L’opérateur historique a fait les frais d’une décision interne, visant à ne pas respecter une licence libre détenue par la société Entr’ouvert.
Pour rappel, Entr’ouvert est éditeur de Lasso https://lasso.entrouvert.org/ , la bibliothèque de référence mondiale supportant le protocole SAML (plus d’autres choses).
Cette bibliothèque est proposée aujourd’hui sous deux licences :
- GNU/GPL pour ceux qui veulent l’utiliser dans un tout qui sera diffusé selon les termes d’une licence libre compatible,
- sur sollicitation, selon les termes d’une licence commerciale pour les autres.
En 2005, Orange a remporté un marché, avec l’Agence pour le Développement de l’Administration Électronique (ADAE, devenue DGME) dont l’objectif était le développement du portail « Mon service Public » et le déploiement comme la fédération d’identité, ce qui est aujourd’hui repris par FranceConnect.
Or, à cette époque, « seul le protocole SAML permettait de répondre à ce fonctionnement » indique la société sur son site internet.
Or, non seulement Orange a utilisé LASSO sans en informer la société Entr’ouvert, mais de surcroît les termes de la licence GNU/GPL n’ont pas été respectés, ce qu’a constaté cette dernière.
Le litige commence véritablement au niveau judiciaire en 2011, dont il y a près de treize ans ce qui n’est pas rien et donne une idée de son ampleur, avec des accusations de contrefaçon de droit d’auteur et plus précisément le viol d’une licence GNU GPL, lancées par la société Entr’ouvert, concernant l’utilisation de cette bibliothèque sous licence libre.
Des premières décisions en faveur d’Orange
En cours d’instance, au mois de juin 2019, après déjà plusieurs années de combat judiciaire, le Tribunal de Grande Instance de Paris statuait sur la responsabilité contractuelle d’Orange ; jugement confirmé par la Cour d’Appel de la même Ville dans le courant du printemps 2021, déboutant Entr’ouvert de ses demandes en des termes laminaires :
« Ce contrat (GNU/GPL) est un contrat d’adhésion […] mais qui comporte […] une autorisation d’usage du logiciel par la mise à disposition de celui-ci quand bien même celle-ci est gratuite et que toute garantie de sa part est exclue, tandis que les sociétés utilisatrices, se doivent de respecter les modalités d’usage telles que fixées par la licence. […] La société ENTR’OUVERT reproche à son adversaire de ne pas avoir respecté les termes de la licence et les droits et obligations créés par celle-ci […] dommage généré par l’inexécution par les sociétés défenderesses d’obligations résultant de la licence et non pas la violation d’une obligation extérieure au contrat de licence […] La relation entre la société ENTR’OUVERT et les sociétés ORANGE pour l’utilisation de la licence est donc de nature contractuelle. […] En application du principe de non-cumul de responsabilité, seul le fondement de la responsabilité contractuelle est susceptible d’être invoqué par la demanderesse, qui doit donc être déclarée irrecevable en son action en contrefaçon et en ses prétentions accessoires […] Les prétentions accessoires à la contrefaçon telles que le droit d’information, l’interdiction d’usage, la publication du jugement ne peuvent prospérer. »
De son côté, la Cour de Justice de l’Union européenne, retournant la situation, a requalifié une partie des faits en violation de licence ; précisant que cette infraction revêtait le caractère de contrefaçon.
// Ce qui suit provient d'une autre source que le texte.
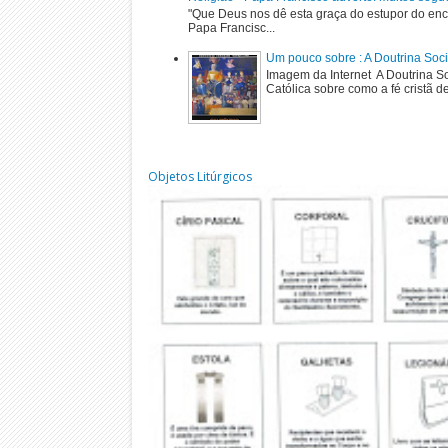
"Que Deus nos dê esta graça do estupor do enc
Papa Francisc...
Um pouco sobre : A Doutrina Soci
Imagem da Internet A Doutrina Soc
Católica sobre como a fé cristã de
Objetos Litúrgicos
Analyse suivie par la suite par la Cour de Cassation à la fin de l’année 2022 au terme de péripéties judiciaires qui se sont déroulées sur de très nombreuses années et d’une expertise qui a duré près de 3 ans.
Des condamnations tout de même bien loin des demandes
Si au départ, le montant des dommages et intérêts était chiffré à 4 millions d’euros, quelques années plus tard, au terme de la procédure, c’est une somme de 860 000 euros qui a été arrêtée et mise à la charge d’Orange.
Les demandes de la société Entr’ouvert visaient essentiellement à couvrir le préjudice économique lié à cette exploitation contre nature de la part de l’opérateur historique ainsi que de sa filiale business à hauteur de 500 000 euros, outre 150 000 au titre du préjudice moral et 60 000, de celui de l’article 700 du Code de Procédure civile.